• [MATERIAL PROVIDED]:
========

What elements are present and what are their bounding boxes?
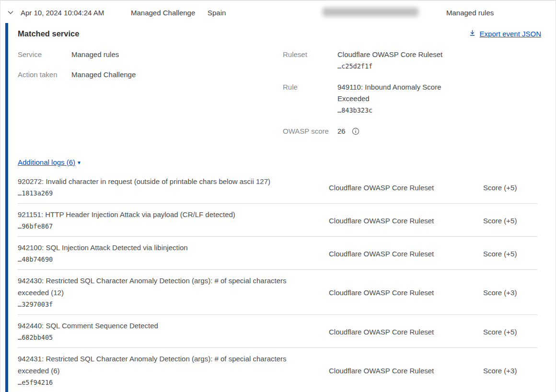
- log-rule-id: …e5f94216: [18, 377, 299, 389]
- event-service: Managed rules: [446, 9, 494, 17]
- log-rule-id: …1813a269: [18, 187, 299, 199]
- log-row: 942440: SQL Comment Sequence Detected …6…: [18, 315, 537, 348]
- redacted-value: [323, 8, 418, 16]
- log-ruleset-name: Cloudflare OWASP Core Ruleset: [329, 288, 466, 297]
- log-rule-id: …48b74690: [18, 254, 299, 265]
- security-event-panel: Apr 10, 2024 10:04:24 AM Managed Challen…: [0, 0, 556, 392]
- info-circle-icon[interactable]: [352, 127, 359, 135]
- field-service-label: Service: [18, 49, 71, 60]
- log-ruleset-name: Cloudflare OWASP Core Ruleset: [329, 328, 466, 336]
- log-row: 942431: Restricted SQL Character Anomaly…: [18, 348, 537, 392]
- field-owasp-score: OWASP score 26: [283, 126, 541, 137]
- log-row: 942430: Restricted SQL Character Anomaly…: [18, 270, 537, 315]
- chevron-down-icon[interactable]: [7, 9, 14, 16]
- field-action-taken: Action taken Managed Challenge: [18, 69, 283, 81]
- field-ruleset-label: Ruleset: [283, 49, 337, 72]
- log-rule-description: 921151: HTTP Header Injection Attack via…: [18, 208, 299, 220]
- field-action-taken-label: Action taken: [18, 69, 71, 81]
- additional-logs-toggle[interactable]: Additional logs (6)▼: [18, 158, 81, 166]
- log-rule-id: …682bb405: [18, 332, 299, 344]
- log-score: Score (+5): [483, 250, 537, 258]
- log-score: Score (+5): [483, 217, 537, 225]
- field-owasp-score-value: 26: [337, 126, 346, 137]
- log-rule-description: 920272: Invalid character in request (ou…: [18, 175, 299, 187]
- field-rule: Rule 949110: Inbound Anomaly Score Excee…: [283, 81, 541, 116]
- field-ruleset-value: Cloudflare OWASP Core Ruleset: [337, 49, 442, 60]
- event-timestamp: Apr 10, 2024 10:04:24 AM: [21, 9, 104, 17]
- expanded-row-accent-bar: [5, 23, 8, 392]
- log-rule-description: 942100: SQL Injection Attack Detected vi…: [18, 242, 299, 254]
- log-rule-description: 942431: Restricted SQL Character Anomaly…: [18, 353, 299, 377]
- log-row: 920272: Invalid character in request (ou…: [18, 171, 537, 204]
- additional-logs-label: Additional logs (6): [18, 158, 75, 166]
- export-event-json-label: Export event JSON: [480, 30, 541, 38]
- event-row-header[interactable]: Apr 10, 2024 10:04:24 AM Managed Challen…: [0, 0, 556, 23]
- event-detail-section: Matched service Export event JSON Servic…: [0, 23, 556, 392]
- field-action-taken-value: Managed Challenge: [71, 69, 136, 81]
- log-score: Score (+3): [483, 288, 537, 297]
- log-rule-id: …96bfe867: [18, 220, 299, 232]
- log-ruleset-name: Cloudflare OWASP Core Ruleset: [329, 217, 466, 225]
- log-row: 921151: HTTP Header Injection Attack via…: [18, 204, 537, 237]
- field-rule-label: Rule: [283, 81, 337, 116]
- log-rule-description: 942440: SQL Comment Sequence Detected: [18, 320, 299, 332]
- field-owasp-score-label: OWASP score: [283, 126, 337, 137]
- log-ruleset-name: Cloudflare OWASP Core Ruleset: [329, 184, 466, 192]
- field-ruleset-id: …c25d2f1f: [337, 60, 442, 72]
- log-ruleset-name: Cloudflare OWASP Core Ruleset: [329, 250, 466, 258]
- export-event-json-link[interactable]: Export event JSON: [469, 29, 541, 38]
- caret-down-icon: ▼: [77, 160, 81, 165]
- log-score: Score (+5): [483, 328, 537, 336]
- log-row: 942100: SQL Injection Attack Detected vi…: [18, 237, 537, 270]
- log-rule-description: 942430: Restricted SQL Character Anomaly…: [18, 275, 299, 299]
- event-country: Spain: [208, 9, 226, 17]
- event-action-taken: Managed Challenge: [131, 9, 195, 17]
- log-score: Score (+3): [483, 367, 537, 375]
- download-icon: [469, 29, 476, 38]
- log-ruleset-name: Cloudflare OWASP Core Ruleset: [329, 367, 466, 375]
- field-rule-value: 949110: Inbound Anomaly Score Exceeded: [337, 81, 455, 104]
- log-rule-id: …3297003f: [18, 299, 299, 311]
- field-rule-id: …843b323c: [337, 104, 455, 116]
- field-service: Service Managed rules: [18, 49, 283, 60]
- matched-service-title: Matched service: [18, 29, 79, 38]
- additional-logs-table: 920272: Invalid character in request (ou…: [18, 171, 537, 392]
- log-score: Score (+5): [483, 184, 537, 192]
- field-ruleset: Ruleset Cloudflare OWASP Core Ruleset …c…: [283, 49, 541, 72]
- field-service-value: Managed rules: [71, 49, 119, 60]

========

• [TASK]: Find every line of the data that includes the string "Attack". Copy each of those lines.

• [ANSWER FOR THIS EXERCISE]:
- log-rule-description: 921151: HTTP Header Injection Attack via…: [18, 208, 299, 220]
- log-rule-description: 942100: SQL Injection Attack Detected vi…: [18, 242, 299, 254]
- log-row: 921151: HTTP Header Injection Attack via…: [18, 204, 537, 237]
- log-row: 942100: SQL Injection Attack Detected vi…: [18, 237, 537, 270]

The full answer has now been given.